[Dataset excerpts]

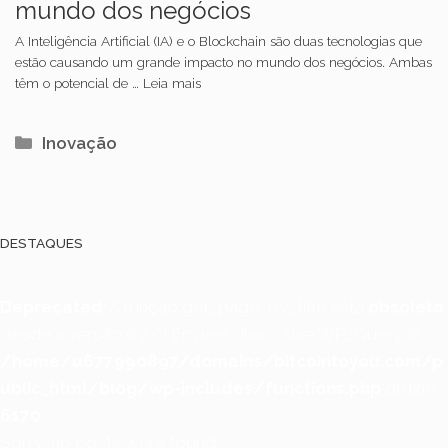
mundo dos negócios
A Inteligência Artificial (IA) e o Blockchain são duas tecnologias que
estão causando um grande impacto no mundo dos negócios. Ambas
têm o potencial de … Leia mais
Categorias
Inovação
DESTAQUES
Deprecated
: A função get_page_by_title está
obsoleta
desde a versão 6.2.0! Em vez disso, use WP_Query. in
/home/u677990897/domains/bitcointoyou.com/p
ublic_html/blog/wp-includes/functions.php
on line
6170
Sorry, no posts were found.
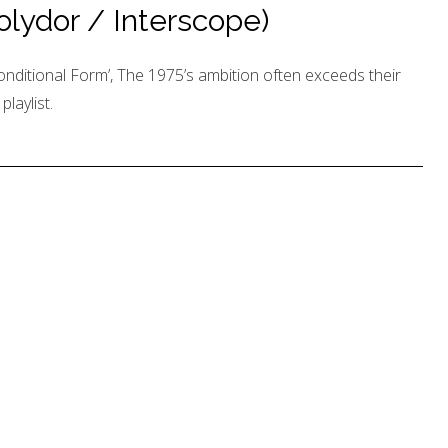
Polydor / Interscope)
nditional Form’, The 1975’s ambition often exceeds their
laylist.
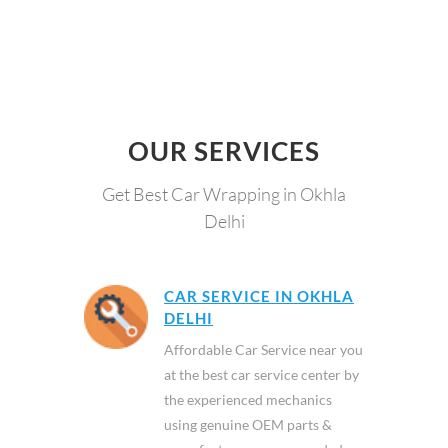
OUR SERVICES
Get Best Car Wrapping in Okhla
Delhi
CAR SERVICE IN OKHLA
DELHI
Affordable Car Service near you
at the best car service center by
the experienced mechanics
using genuine OEM parts &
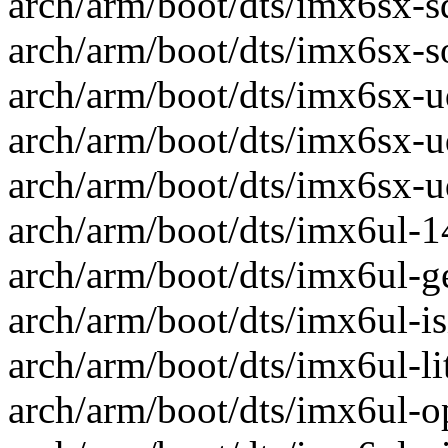
arch/arm/boot/dts/imx6sx-sd
arch/arm/boot/dts/imx6sx-so
arch/arm/boot/dts/imx6sx-ud
arch/arm/boot/dts/imx6sx-u
arch/arm/boot/dts/imx6sx-ud
arch/arm/boot/dts/imx6ul-14
arch/arm/boot/dts/imx6ul-ge
arch/arm/boot/dts/imx6ul-isi
arch/arm/boot/dts/imx6ul-lit
arch/arm/boot/dts/imx6ul-op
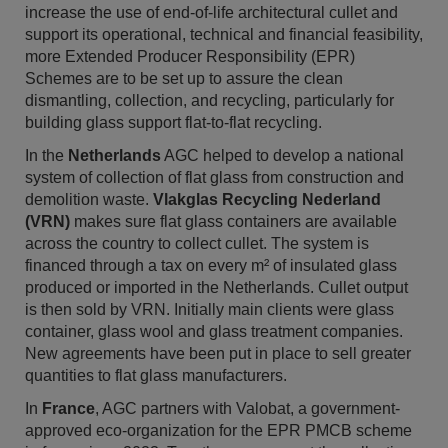
increase the use of end-of-life architectural cullet and
support its operational, technical and financial feasibility,
more Extended Producer Responsibility (EPR)
Schemes are to be set up to assure the clean
dismantling, collection, and recycling, particularly for
building glass support flat-to-flat recycling.
In the
Netherlands
AGC helped to develop a national
system of collection of flat glass from construction and
demolition waste.
Vlakglas Recycling Nederland
(VRN)
makes sure flat glass containers are available
across the country to collect cullet. The system is
financed through a tax on every m
²
of insulated glass
produced or imported in the Netherlands. Cullet output
is then sold by VRN. Initially main clients were glass
container, glass wool and glass treatment companies.
New agreements have been put in place to sell greater
quantities to flat glass manufacturers.
In
France
, AGC partners with Valobat, a government-
approved eco-organization for the EPR PMCB scheme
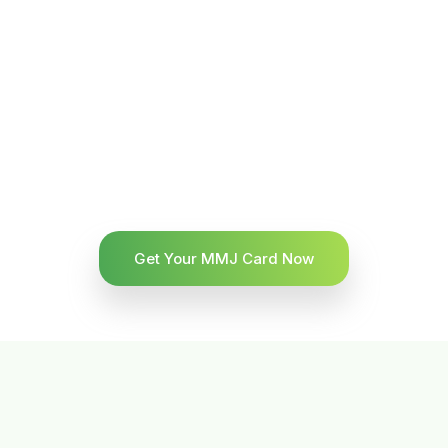
Get Your MMJ Card Now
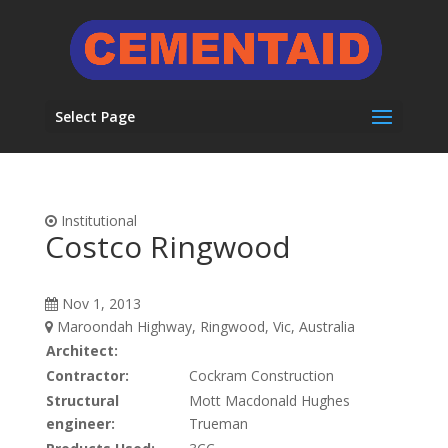
Select Page
Institutional
Costco Ringwood
Nov 1, 2013
Maroondah Highway, Ringwood, Vic, Australia
Architect:
Contractor:
Cockram Construction
Structural
Mott Macdonald Hughes
engineer:
Trueman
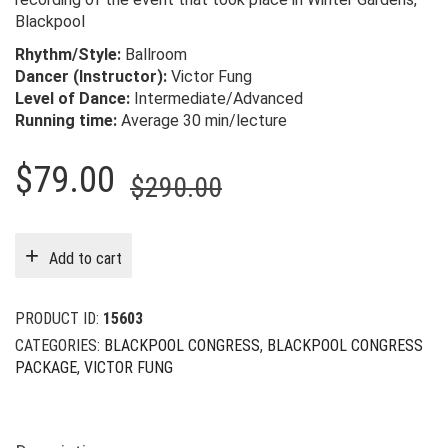
Blackpool
Rhythm/Style:
Ballroom
Dancer (Instructor):
Victor Fung
Level of Dance:
Intermediate/Advanced
Running time:
Average 30 min/lecture
Original
Current
$
79.00
$
290.00
price
price
was:
is:
Add to cart
$290.00.
$79.00.
PRODUCT ID:
15603
CATEGORIES:
BLACKPOOL CONGRESS
,
BLACKPOOL CONGRESS
PACKAGE
,
VICTOR FUNG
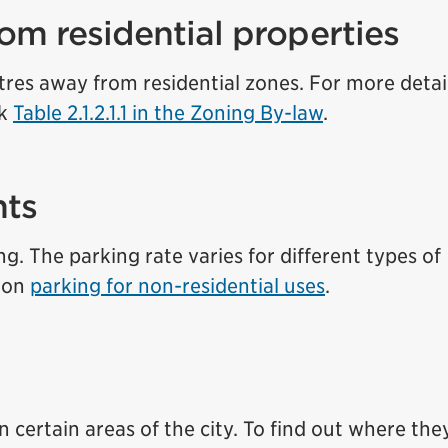
om residential properties
res away from residential zones. For more detai
ck
Table 2.1.2.1.1 in the Zoning By-law
.
nts
g. The parking rate varies for different types of
n on
parking for non-residential uses
.
 certain areas of the city. To find out where the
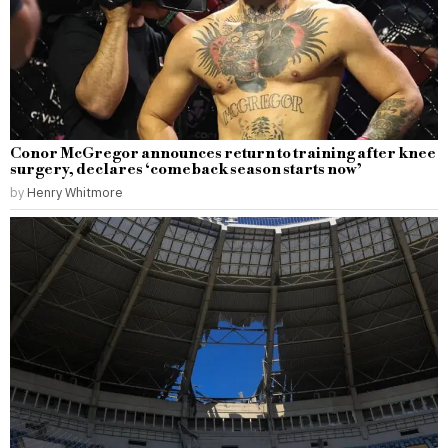
Conor McGregor announces return to training after knee
surgery, declares ‘comeback season starts now’
by
Henry Whitmore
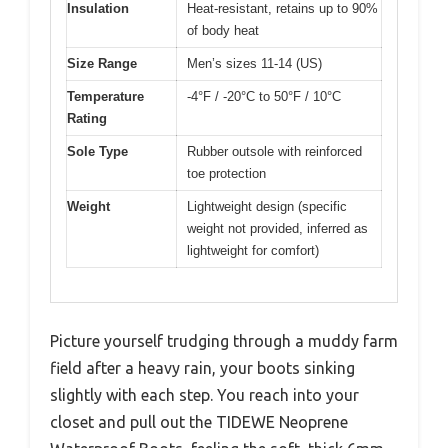
Insulation
Heat-resistant, retains up to 90%
of body heat
Size Range
Men’s sizes 11-14 (US)
Temperature
-4°F / -20°C to 50°F / 10°C
Rating
Sole Type
Rubber outsole with reinforced
toe protection
Weight
Lightweight design (specific
weight not provided, inferred as
lightweight for comfort)
Picture yourself trudging through a muddy farm
field after a heavy rain, your boots sinking
slightly with each step. You reach into your
closet and pull out the TIDEWE Neoprene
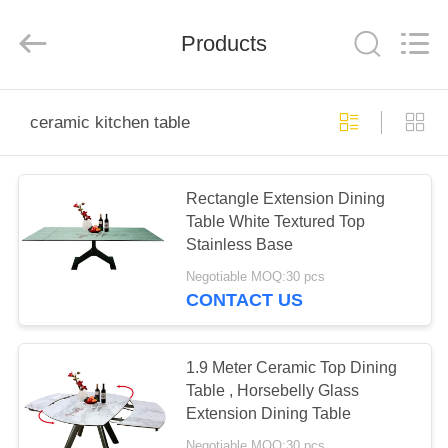
Xinyaju
Metal
Products
Products
Co,
Ltd.
All
Rights
Reserved.
HOME
ceramic kitchen table
PRODUCTS
Rectangle Extension Dining
Table White Textured Top
ABOUT
Stainless Base
US
Negotiable MOQ:30 pcs
CONTACT US
FACTORY
TOUR
1.9 Meter Ceramic Top Dining
Table , Horsebelly Glass
Extension Dining Table
QUALITY
Negotiable MOQ:30 pcs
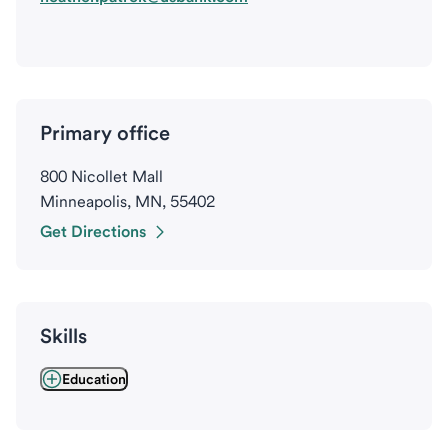
Primary office
800 Nicollet Mall
Minneapolis, MN, 55402
Get Directions
Skills
Education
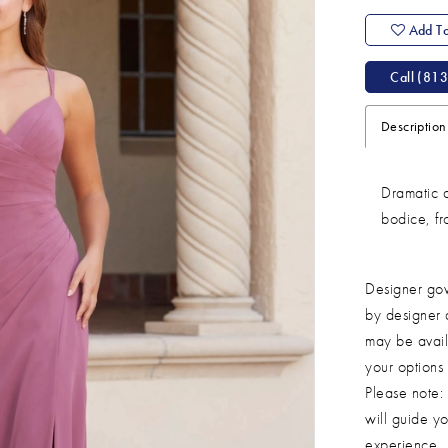
Add To
Call (813
Description
Dramatic d
bodice, fro
Designer gow
by designer 
may be avail
your options
Please note: 
will guide yo
experience.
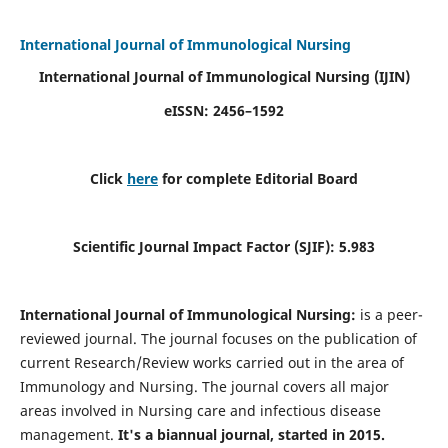
International Journal of Immunological Nursing
International Journal of Immunological Nursing
(IJIN)
eISSN: 2456–1592
Click
here
for complete Editorial Board
Scientific Journal Impact Factor (SJIF): 5.983
International Journal of Immunological Nursing:
is a peer-
reviewed journal. The journal focuses on the publication of
current Research/Review works carried out in the area of
Immunology and Nursing. The journal covers all major
areas involved in Nursing care and infectious disease
management.
It's a biannual journal, started in 2015.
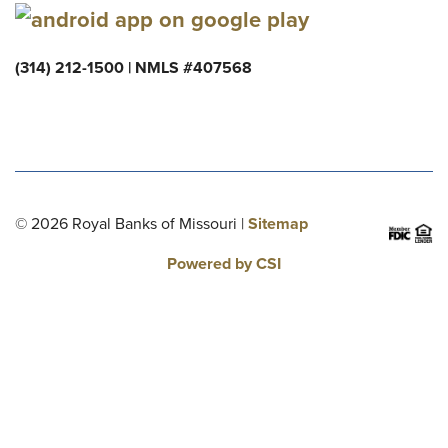
(314) 212-1500 | NMLS #407568
© 2026 Royal Banks of Missouri |
Sitemap
Powered by CSI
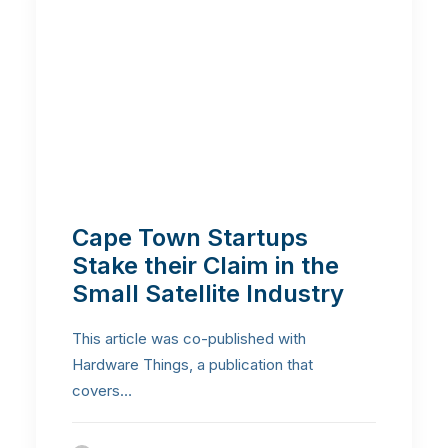
Cape Town Startups
Stake their Claim in the
Small Satellite Industry
This article was co-published with
Hardware Things, a publication that
covers…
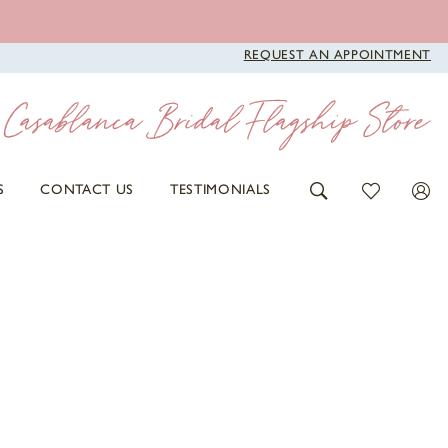
REQUEST AN APPOINTMENT
S
CONTACT US
TESTIMONIALS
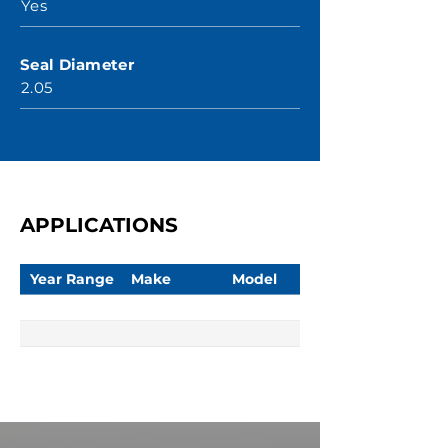
Yes
Seal Diameter
2.05
APPLICATIONS
Year Range
Make
Model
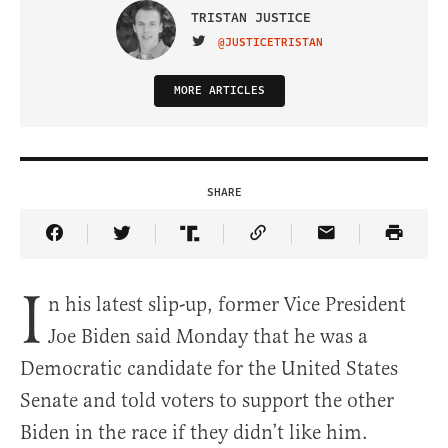
TRISTAN JUSTICE
VISIT ON TWITTER
@JUSTICETRISTAN
MORE ARTICLES
SHARE
Share Article on Facebook
Share Article on Twitter
Share Article on Truth Social
Copy Article Link
Share Article 
I
n his latest slip-up, former Vice President
Joe Biden said Monday that he was a
Democratic candidate for the United States
Senate and told voters to support the other
Biden in the race if they didn’t like him.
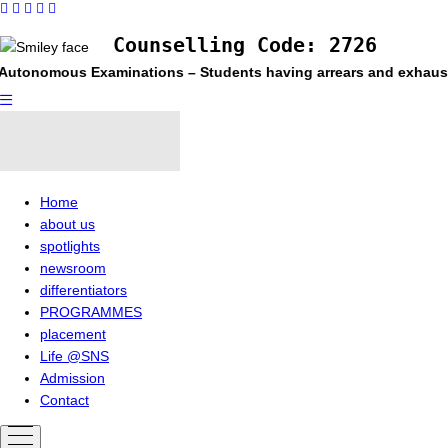
Counselling Code: 2726
nomous Examinations – Students having arrears and exhausted max
Home
about us
spotlights
newsroom
differentiators
PROGRAMMES
placement
Life @SNS
Admission
Contact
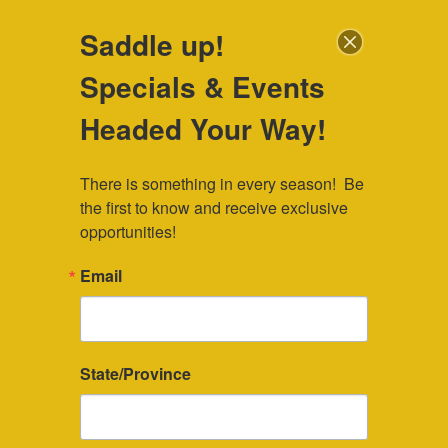
307-745-7036
|
veebar@veebar.com
| Located in Southeast
Saddle up!
Wyoming
Specials & Events
Check Availability
Headed Your Way!
There is something in every season!  Be 
the first to know and receive exclusive 
opportunities!
Vacation Accommodations
Email
Perfect for a week-long Wyoming
summer vacation or a weekend getaway,
State/Province
our cabins are within biking distance of
the Snowy Range Mountains. These cozy,
comfortable cabins have decks and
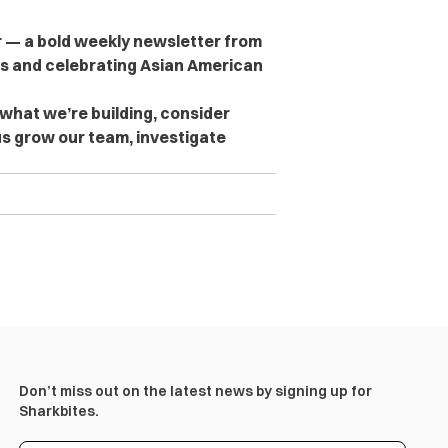
er — a bold weekly newsletter from
es and celebrating Asian American
 what we’re building, consider
s grow our team, investigate
Don’t miss out on the latest news by signing up for
Sharkbites.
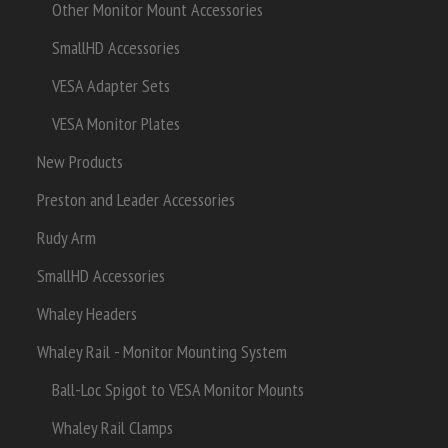
Other Monitor Mount Accessories
SmallHD Accessories
VESA Adapter Sets
VESA Monitor Plates
New Products
Preston and Leader Accessories
Rudy Arm
SmallHD Accessories
Whaley Headers
Whaley Rail - Monitor Mounting System
Ball-Loc Spigot to VESA Monitor Mounts
Whaley Rail Clamps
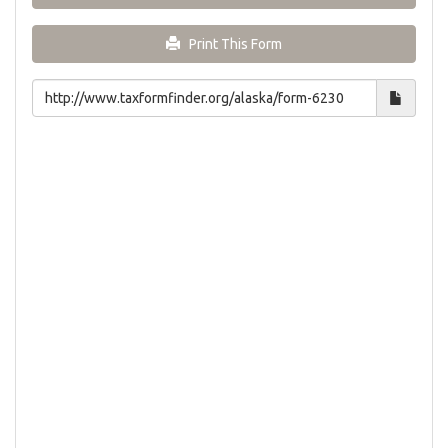
Print This Form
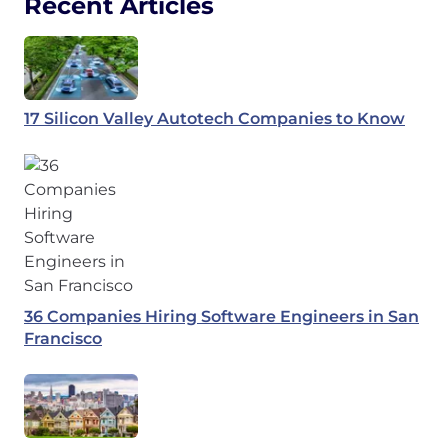
Recent Articles
17 Silicon Valley Autotech Companies to Know
36 Companies Hiring Software Engineers in San
Francisco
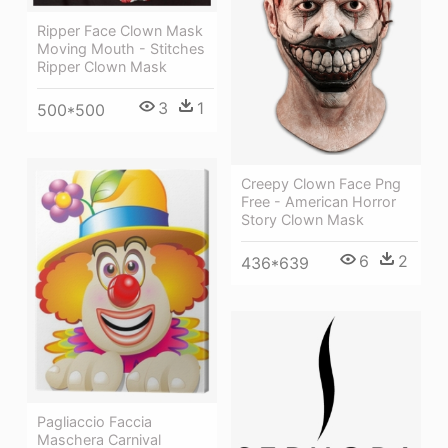
Ripper Face Clown Mask
Moving Mouth - Stitches
Ripper Clown Mask
3
1
500*500
Creepy Clown Face Png
Free - American Horror
Story Clown Mask
6
2
436*639
Pagliaccio Faccia
Maschera Carnival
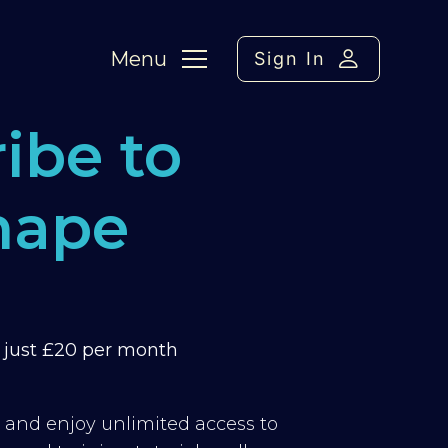
Menu
Sign In
ibe to
hape
m just £20 per month
y and enjoy unlimited access to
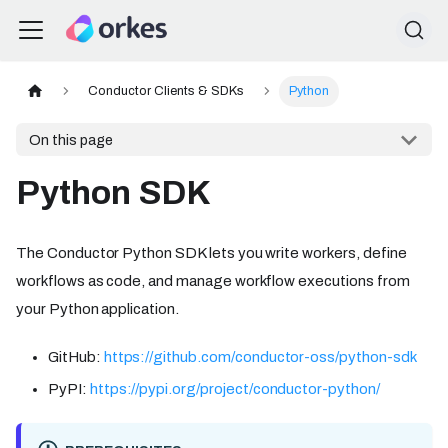
Conductor Clients & SDKs
Python
On this page
Python SDK
The Conductor Python SDK lets you write workers, define
workflows as code, and manage workflow executions from
your Python application.
GitHub:
https://github.com/conductor-oss/python-sdk
PyPI:
https://pypi.org/project/conductor-python/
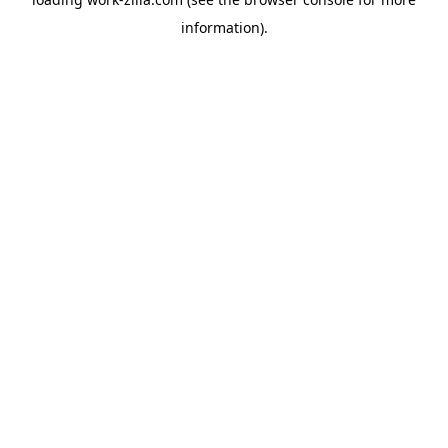
information).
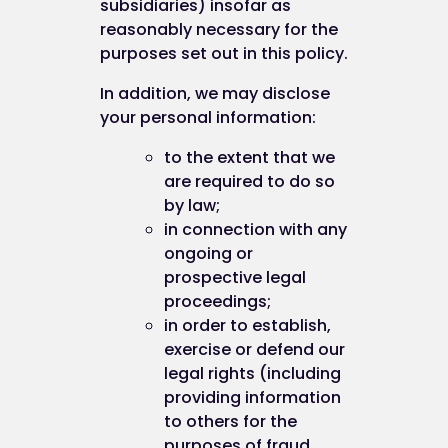
subsidiaries) insofar as
reasonably necessary for the
purposes set out in this policy.
In addition, we may disclose
your personal information:
to the extent that we
are required to do so
by law;
in connection with any
ongoing or
prospective legal
proceedings;
in order to establish,
exercise or defend our
legal rights (including
providing information
to others for the
purposes of fraud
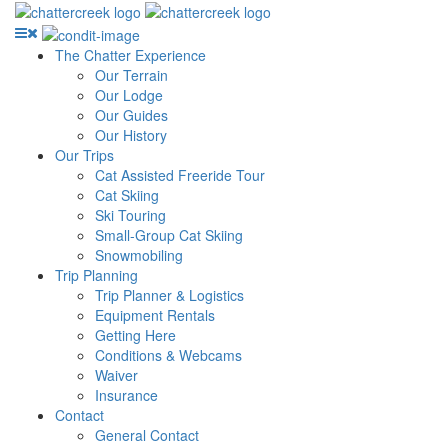
The Chatter Experience
Our Terrain
Our Lodge
Our Guides
Our History
Our Trips
Cat Assisted Freeride Tour
Cat Skiing
Ski Touring
Small-Group Cat Skiing
Snowmobiling
Trip Planning
Trip Planner & Logistics
Equipment Rentals
Getting Here
Conditions & Webcams
Waiver
Insurance
Contact
General Contact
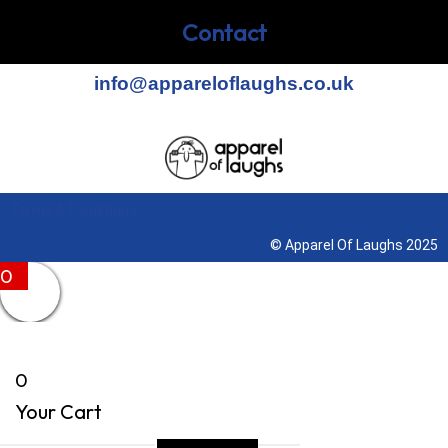
Contact
info@appareloflaughs.co.uk
Terms & Conditions
© Apparel Of Laughs 2025
0
0
Your Cart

WHAT THE TASK ASKS →
All lines from the one containing "Trip Planner & Logistics" through the final line of the entries above must be restated word for word, pictures excluded.

ANSWER BOX →
Trip Planner & Logistics
Equipment Rentals
Getting Here
Conditions & Webcams
Waiver
Insurance
Contact
General Contact
Contact
info@appareloflaughs.co.uk
Terms & Conditions
© Apparel Of Laughs 2025
0
0
Your Cart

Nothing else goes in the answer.